Thanks for all the replys. I guess I'll know for sure in a few months. By then his eyes will have turned red if he's a rhomb. I know some comps also have red eyes, but at least he would look different than my other comp. I think I will only be buying larger fish from now on. Seems like even the seasoned piranha vendors have trouble telling them apart at sizes under 6 inches.


----------



## memento (Jun 3, 2009)

Difficult one, but considering the pattern above the lateral line shows hardly any bars, I'd say S.rhombeus.


----------



## Lifer374 (Dec 5, 2003)

S. rhombeus


----------



## Da' Manster! (Sep 1, 2009)

yes, i'll say a rhom as well.


----------



## bricklr (Aug 14, 2010)

Looks like rhom takes the crown.
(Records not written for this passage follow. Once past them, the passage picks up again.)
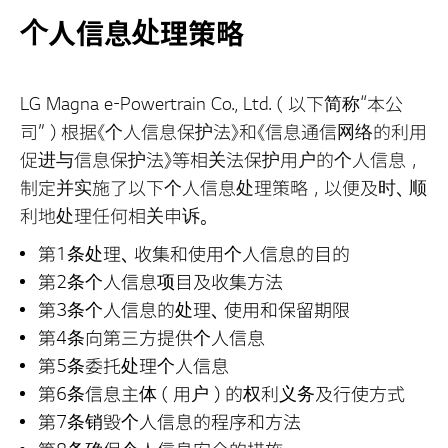
个人信息处理策略
LG Magna e-Powertrain Co., Ltd.（以下简称“本公
司”）根据《个人信息保护法》和《信息通信网络的利用
促进与信息保护法》等相关法保护用户的个人信息，
制定并实施了以下个人信息处理策略，以便及时、顺
利地处理任何相关申诉。
第1条处理、收集和使用个人信息的目的
第2条个人信息项目及收集方法
第3条个人信息的处理、使用和保留期限
第4条向第三方提供个人信息
第5条委托处理个人信息
第6条信息主体（用户）的权利义务及行使方式
第7条销毁个人信息的程序和方法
He sure is pointy faced head on though. Thanks for the comments!


----------



## Guest (Sep 10, 2010)

S. Rhombeus


----------



## Pirambeba (Feb 1, 2010)

Guess I'm wrong..


----------



## Gerrad (Jan 5, 2008)

Look's like a juvi rhom from Jungleboogie. I would say that it's a rhombeus. If, it was a comp, it would have a more sloped head that comes to a point. Like a true vinny rhombeus. The spot's above the lateral line, would be elongated upward. The area below the lateral line, would have smaller and more grouped together spot's. I hear they can be just or if not more aggressive then a rhombeus.


----------



## memento (Jun 3, 2009)

Gerrad said:


> If, it was a comp, it would have a more sloped head that comes to a point. Like a true vinny rhombeus.


Well that's a good distinction charcater between a rhom and a comp


----------